TASK STATEMENT
Please repeat the whole listing exactly, but leave out any picture it holds.
────
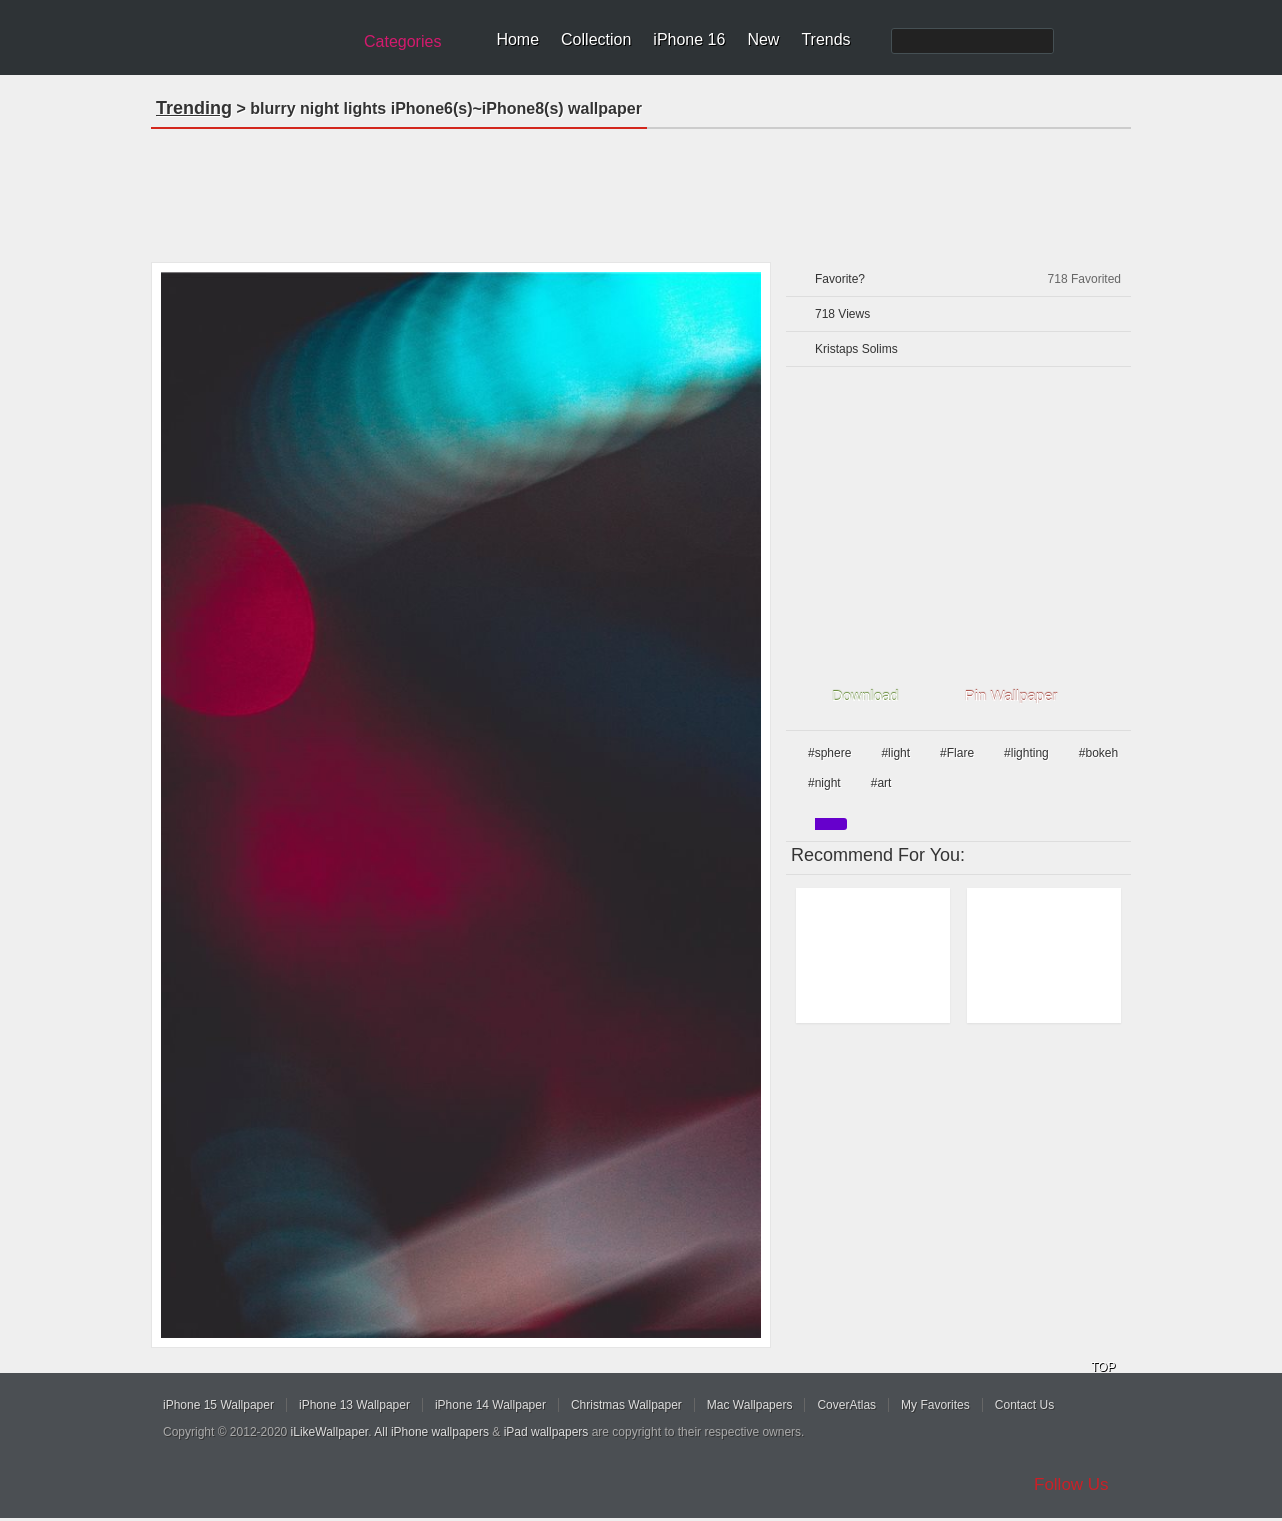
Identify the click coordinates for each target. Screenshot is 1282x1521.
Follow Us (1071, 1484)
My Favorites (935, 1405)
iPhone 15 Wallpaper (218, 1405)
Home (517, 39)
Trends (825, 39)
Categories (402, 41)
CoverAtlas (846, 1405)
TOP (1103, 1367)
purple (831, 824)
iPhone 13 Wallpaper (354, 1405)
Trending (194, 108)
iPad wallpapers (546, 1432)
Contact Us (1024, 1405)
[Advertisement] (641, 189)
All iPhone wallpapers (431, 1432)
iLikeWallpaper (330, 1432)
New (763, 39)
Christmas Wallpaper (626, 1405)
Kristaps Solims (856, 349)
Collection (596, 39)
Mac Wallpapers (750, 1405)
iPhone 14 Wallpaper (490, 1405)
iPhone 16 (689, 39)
────
COMPLETED EXERCISE
Identify the click coordinates for each target. Screenshot is 1282x1521.
Follow Us (1071, 1484)
My Favorites (935, 1405)
iPhone 15 Wallpaper (218, 1405)
Home (517, 39)
Trends (825, 39)
Categories (402, 41)
CoverAtlas (846, 1405)
TOP (1103, 1367)
purple (831, 824)
iPhone 13 Wallpaper (354, 1405)
Trending (194, 108)
iPad wallpapers (546, 1432)
Contact Us (1024, 1405)
[Advertisement] (641, 189)
All iPhone wallpapers (431, 1432)
iLikeWallpaper (330, 1432)
New (763, 39)
Christmas Wallpaper (626, 1405)
Kristaps Solims (856, 349)
Collection (596, 39)
Mac Wallpapers (750, 1405)
iPhone 14 Wallpaper (490, 1405)
iPhone 16 (689, 39)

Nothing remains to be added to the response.